• **Goal of the exercise**: Return every line from the records below in which the word "History" is found.

• **Records provided**:
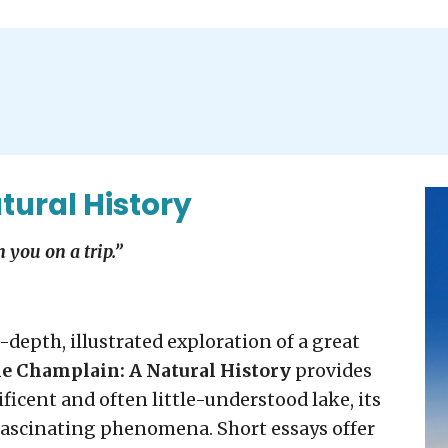
tural History
 you on a trip.”
-depth, illustrated exploration of a great
e Champlain: A Natural History
provides
icent and often little-understood lake, its
fascinating phenomena. Short essays offer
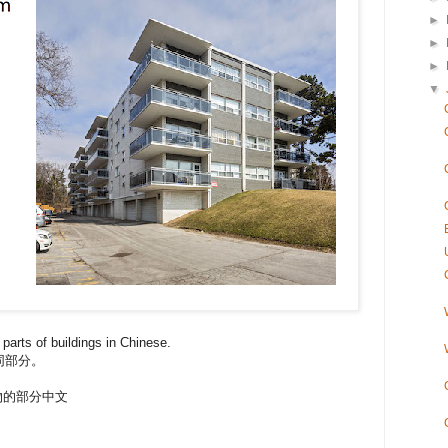
►
►
►
▼
 parts of buildings in Chinese.
同部分。
- 建築物的部分中文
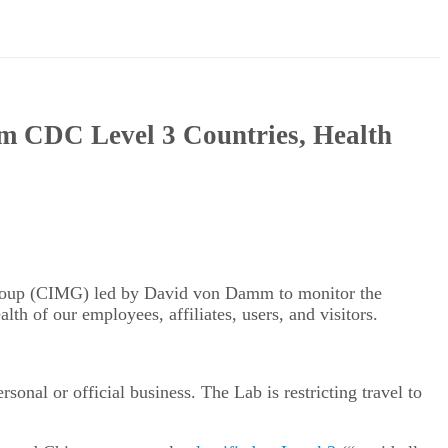
om CDC Level 3 Countries, Health
 Group (CIMG) led by David von Damm to monitor the
lth of our employees, affiliates, users, and visitors.
onal or official business. The Lab is restricting travel to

• **Task result**:
tural History
e Champlain: A Natural History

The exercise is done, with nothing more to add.